**TASK OBJECTIVE**
Retrieve every line of the data holding the word "Free".
--- SUPPLIED RECORDS Enclosed Below ---
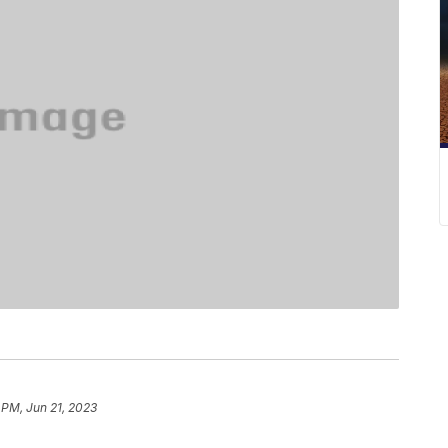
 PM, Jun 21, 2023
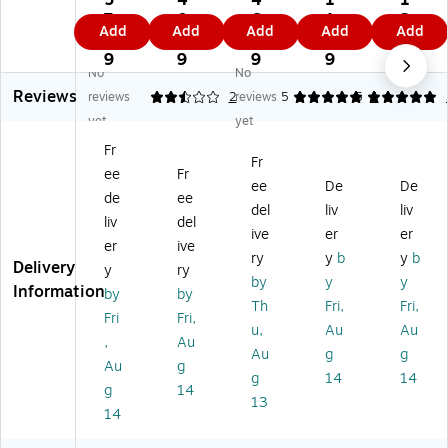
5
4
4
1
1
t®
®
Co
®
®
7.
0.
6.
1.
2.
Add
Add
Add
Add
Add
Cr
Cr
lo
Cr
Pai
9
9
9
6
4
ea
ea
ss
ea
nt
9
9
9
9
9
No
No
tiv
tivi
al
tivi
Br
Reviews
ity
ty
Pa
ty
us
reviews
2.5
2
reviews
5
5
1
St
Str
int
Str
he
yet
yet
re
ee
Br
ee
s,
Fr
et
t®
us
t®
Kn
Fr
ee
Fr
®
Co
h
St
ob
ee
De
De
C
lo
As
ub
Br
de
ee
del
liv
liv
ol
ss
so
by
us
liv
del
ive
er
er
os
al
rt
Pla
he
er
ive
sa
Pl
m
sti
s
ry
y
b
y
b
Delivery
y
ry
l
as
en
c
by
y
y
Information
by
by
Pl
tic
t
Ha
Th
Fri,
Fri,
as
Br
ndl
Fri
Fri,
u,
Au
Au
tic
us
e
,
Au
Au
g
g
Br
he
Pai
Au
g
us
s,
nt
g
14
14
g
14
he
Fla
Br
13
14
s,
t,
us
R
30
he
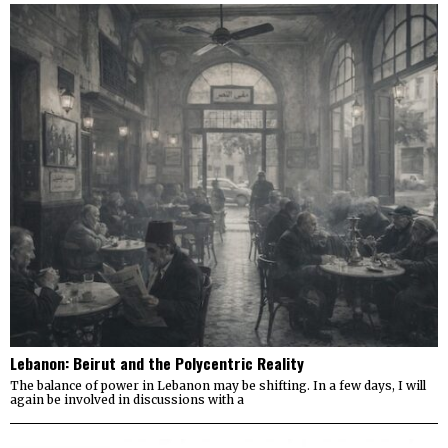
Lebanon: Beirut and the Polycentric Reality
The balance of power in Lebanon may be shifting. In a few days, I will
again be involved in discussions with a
--- End of Enclosed SUPPLIED RECORDS ---
--- SUPPLIED RECORDS Enclosed Below ---
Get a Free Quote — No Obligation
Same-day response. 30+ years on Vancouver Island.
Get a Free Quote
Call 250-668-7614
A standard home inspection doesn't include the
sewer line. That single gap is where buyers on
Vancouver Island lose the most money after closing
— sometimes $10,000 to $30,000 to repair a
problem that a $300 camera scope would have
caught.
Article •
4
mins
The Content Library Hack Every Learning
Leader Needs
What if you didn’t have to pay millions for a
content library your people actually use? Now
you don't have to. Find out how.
--- End of Enclosed SUPPLIED RECORDS ---
**PROBLEM SOLUTION**
Get a Free Quote — No Obligation
Get a Free Quote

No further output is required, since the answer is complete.